Showing results for 
Search instead for 
Do you mean 

TruCluster Performance problem

Advisor

TruCluster Performance problem

Hi ,

We experince a performance problem on our two node Cluster running Tru64.5.1A

We want to run a database application from both nodes reading/writing mostly to one adfvs_dmn, but due to some problemen we can only use one node safely to keep performance high. So for now I switched on nologon at one node, but that's not a real sollution.

Does anyone have a clue, why performance problems rise, when activating this second-cluster node for users to do their stuff on the database. (high load averages!)

Greetings Roodveldt

8 REPLIES
Frequent Advisor

Re: TruCluster Performance problem

Can you specify the database server (e.g. Oracle/Ingres/? and version to assist). Also would be nice to know the setup of these systems (e.g. cluster interconnect and storage systems).

A question on the performance issue: is performance still degraded if the application is running on both nodes with users only allowed to log on to one node ?

I can remember reading about the Cluster Interconnect latency being a factor in performance (Memory Channel v GigaBit Ethernet) there are docs available from HP on this (in their docs area for Tru64).

What I'm not so sure about, is whether in v5 of TruCluster on Advfs, that both nodes are actively involved in writing to the disk . If you do a cfsmgr -v it will show you the node "serving" the file systems.

For what it's worth, i use Ingres on TruCluster but run it as a service on one one. In the CAA scripts I issue a cfsmgr command to ensure the mount-points for Ingres are on the node serving the dbms and also issue a cluamgr command to "up" the priority of the alias on that node (on stop it degrades the priority down again). This then ensures all TCP connections go to the node running the dbms server.
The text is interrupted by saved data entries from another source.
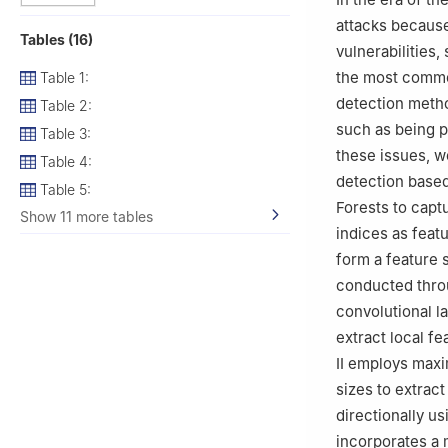
attacks because
Tables (16)
vulnerabilities,
the most common
Table 1:
detection meth
Table 2:
such as being p
Table 3:
these issues, w
Table 4:
detection base
Table 5:
Forests to captu
Show 11 more tables
indices as feat
form a feature s
conducted throu
convolutional la
extract local f
II employs maxi
sizes to extract
directionally 
incorporates a 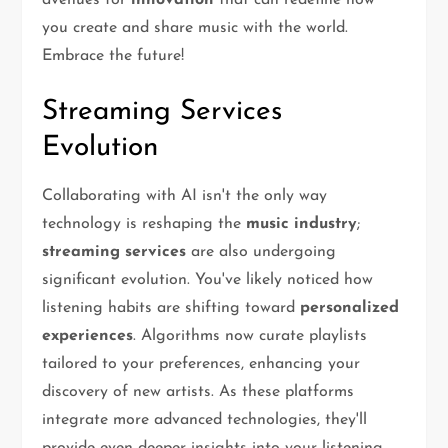
avenues for
innovation
that can redefine how
you create and share music with the world.
Embrace the future!
Streaming Services
Evolution
Collaborating with AI isn't the only way
technology is reshaping the
music industry
;
streaming services
are also undergoing
significant evolution. You've likely noticed how
listening habits are shifting toward
personalized
experiences
. Algorithms now curate playlists
tailored to your preferences, enhancing your
discovery of new artists. As these platforms
integrate more advanced technologies, they'll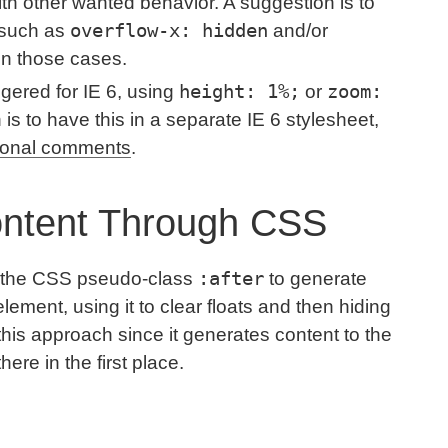
ith other wanted behavior. A suggestion is to
overflow-x: hidden
 such as
and/or
in those cases.
height: 1%;
zoom:
ggered for IE 6, using
or
s to have this in a separate IE 6 stylesheet,
ional comments
.
ontent Through CSS
:after
se the CSS pseudo-class
to generate
element, using it to clear floats and then hiding
ke this approach since it generates content to the
ere in the first place.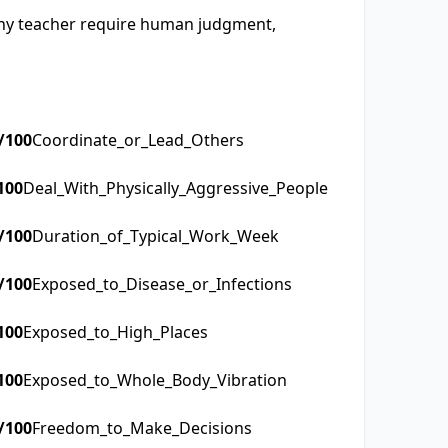
raphy teacher require human judgment,
/100
Coordinate_or_Lead_Others
100
Deal_With_Physically_Aggressive_People
/100
Duration_of_Typical_Work_Week
/100
Exposed_to_Disease_or_Infections
100
Exposed_to_High_Places
100
Exposed_to_Whole_Body_Vibration
/100
Freedom_to_Make_Decisions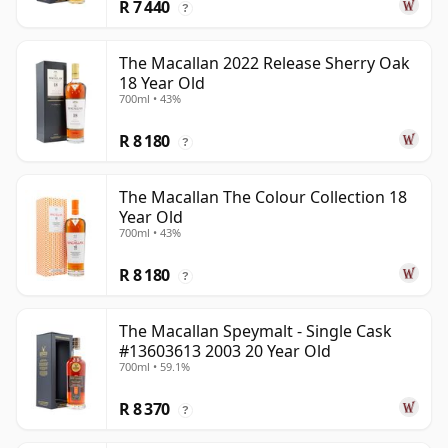
R 7 440
?
The Macallan 2022 Release Sherry Oak
18 Year Old
700ml • 43%
R 8 180
?
The Macallan The Colour Collection 18
Year Old
700ml • 43%
R 8 180
?
The Macallan Speymalt - Single Cask
#13603613 2003 20 Year Old
700ml • 59.1%
R 8 370
?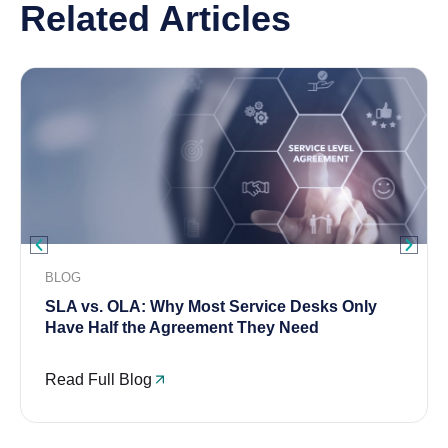
Related Articles
BLOG
SLA vs. OLA: Why Most Service Desks Only
Have Half the Agreement They Need
Read Full Blog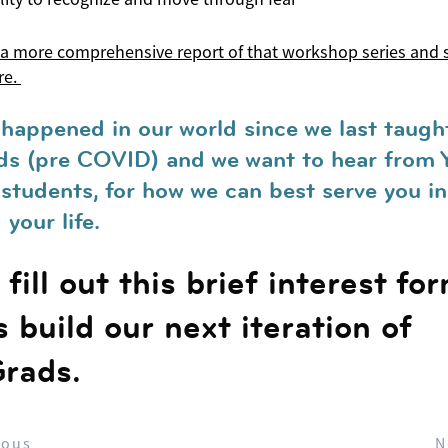
 a more comprehensive report of that workshop series and 
re.
 happened in our world since we last taugh
s (pre COVID) and we want to hear from 
students, for how we can best serve you in
your life.
fill out this brief interest fo
s build our next iteration of
rads.
ious
N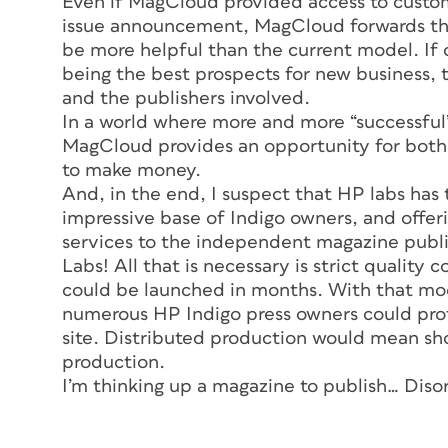
Even if MagCloud provided access to custom
issue announcement, MagCloud forwards the
be more helpful than the current model. If 
being the best prospects for new business, 
and the publishers involved.
In a world where more and more “successful”
MagCloud provides an opportunity for bot
to make money.
And, in the end, I suspect that HP labs has 
impressive base of Indigo owners, and offerin
services to the independent magazine publis
Labs! All that is necessary is strict quality 
could be launched in months. With that mod
numerous HP Indigo press owners could prof
site. Distributed production would mean sh
production.
I’m thinking up a magazine to publish…
Diso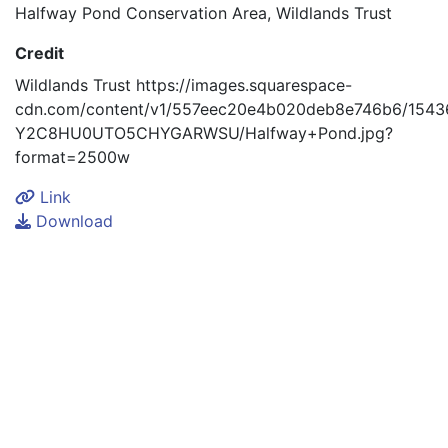
Halfway Pond Conservation Area, Wildlands Trust
Credit
Wildlands Trust https://images.squarespace-
cdn.com/content/v1/557eec20e4b020deb8e746b6/1543
Y2C8HU0UTO5CHYGARWSU/Halfway+Pond.jpg?
format=2500w
Link
Download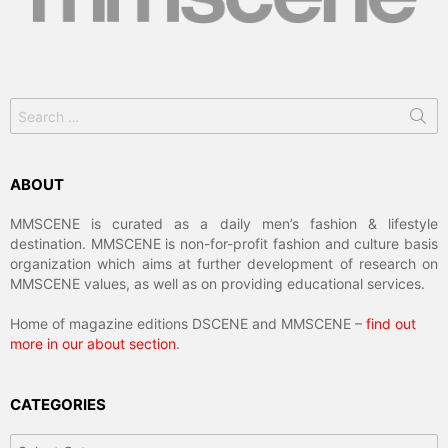
Search
for:
ABOUT
MMSCENE is curated as a daily men’s fashion & lifestyle
destination. MMSCENE is non-for-profit fashion and culture basis
organization which aims at further development of research on
MMSCENE values, as well as on providing educational services.
Home of magazine editions DSCENE and MMSCENE –
find out
more in our about section
.
CATEGORIES
Categories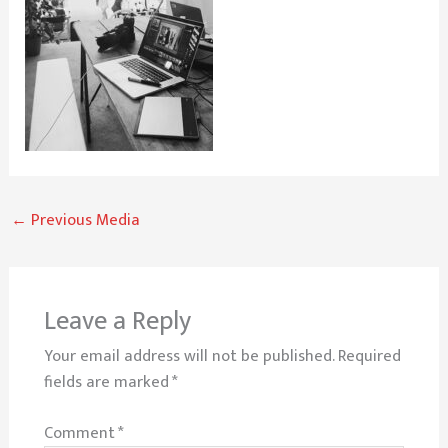
←
Previous Media
Leave a Reply
Your email address will not be published.
Required
fields are marked
*
Comment
*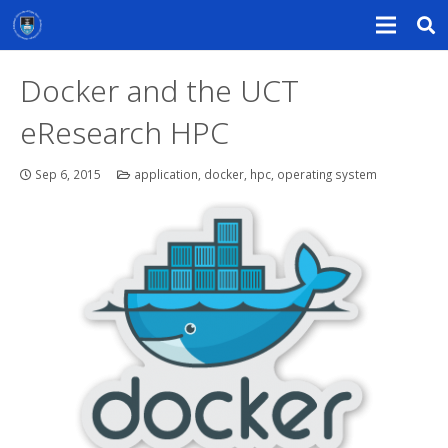
Docker and the UCT
eResearch HPC
Sep 6, 2015
application
,
docker
,
hpc
,
operating system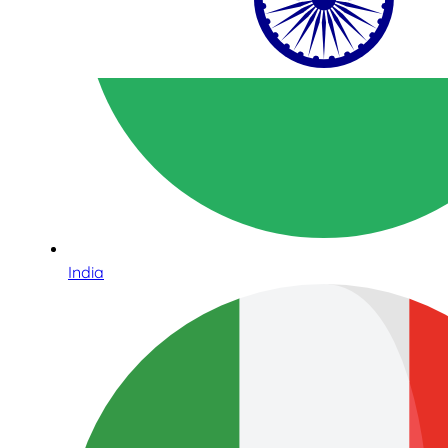
India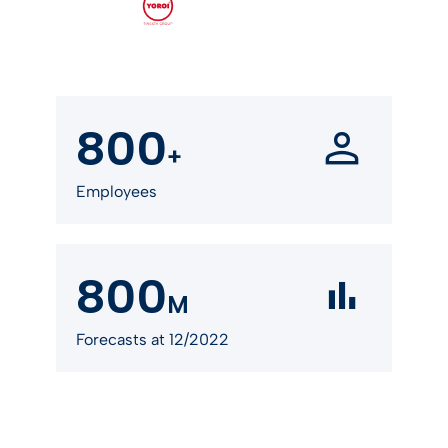
800
+
Employees
800
M
Forecasts at 12/2022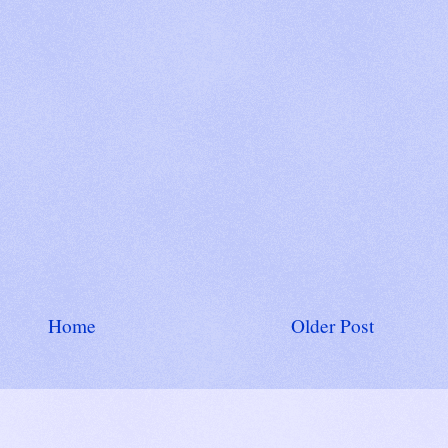
Home
Older Post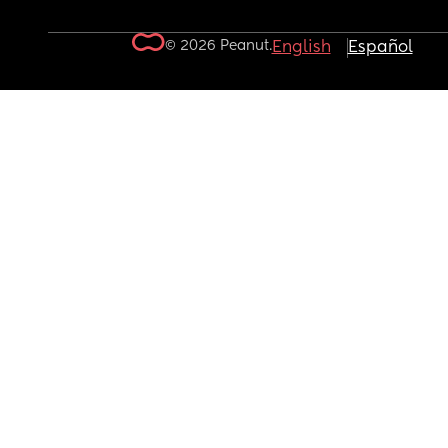
© 2026 Peanut.
English
Español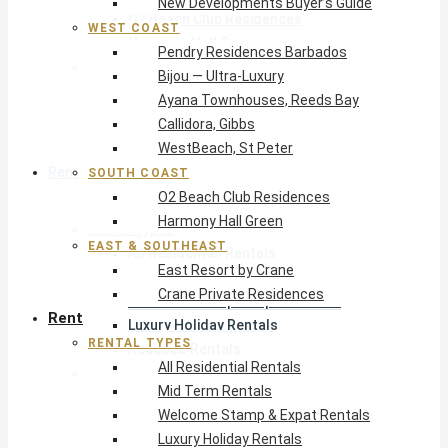
New Developments Buyer’s Guide
O2 Beach Club Residences
WEST COAST
Harmony Hall Green
Pendry Residences Barbados
East & Southeast
Bijou — Ultra-Luxury
East Resort by Crane
Ayana Townhouses, Reeds Bay
Crane Private Residences
Callidora, Gibbs
WestBeach, St Peter
Rent
SOUTH COAST
O2 Beach Club Residences
Harmony Hall Green
Rental Types
EAST & SOUTHEAST
All Residential Rentals
East Resort by Crane
Mid Term Rentals
Crane Private Residences
Welcome Stamp & Expat Rentals
Rent
Luxury Holiday Rentals
RENTAL TYPES
Reduced Rentals
All Residential Rentals
By Monthly Budget
Mid Term Rentals
USD $500 – $1,999
Welcome Stamp & Expat Rentals
USD $2,000 – $4,999
Luxury Holiday Rentals
USD $5,000 – $9,999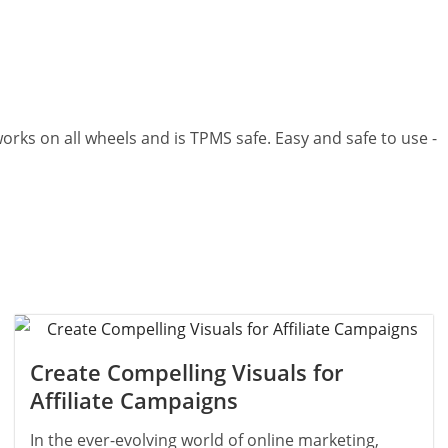
p works on all wheels and is TPMS safe. Easy and safe to use -
Create Compelling Visuals for
Affiliate Campaigns
In the ever-evolving world of online marketing,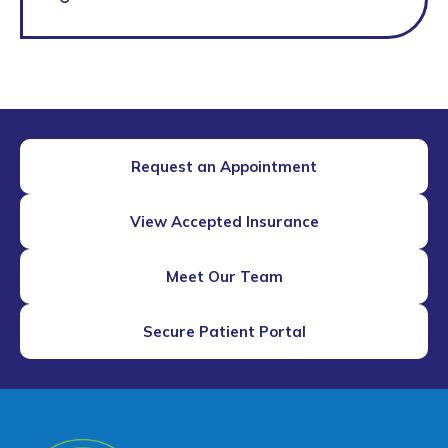
Request an Appointment
View Accepted Insurance
Meet Our Team
Secure Patient Portal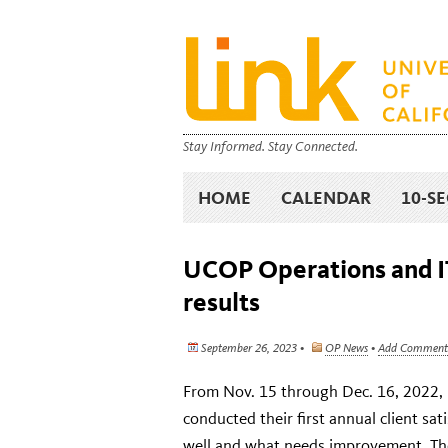
Stay Informed. Stay Connected.
HOME
CALENDAR
10-S
UCOP Operations and IT
results
September 26, 2023 •
OP News
•
Add Comment
From Nov. 15 through Dec. 16, 2022, 
conducted their first annual client sa
well and what needs improvement. Th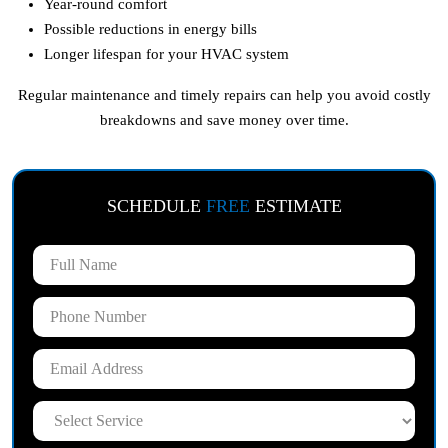
Year-round comfort
Possible reductions in energy bills
Longer lifespan for your HVAC system
Regular maintenance and timely repairs can help you avoid costly
breakdowns and save money over time.
SCHEDULE
FREE
ESTIMATE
The reason for running on one node and not both = 30% performance improvement... No need for DLM mapping so all locks etc are run in memory for that box...

My 2 pennies...

Cheers

Gary
Honored Contributor

Re: TruCluster Performance problem


If you would upgrade to V5.1B, only the db-writers on the non-serving member would be impacted by the indirect path to the filesystem. DB-readers will take the local direct path.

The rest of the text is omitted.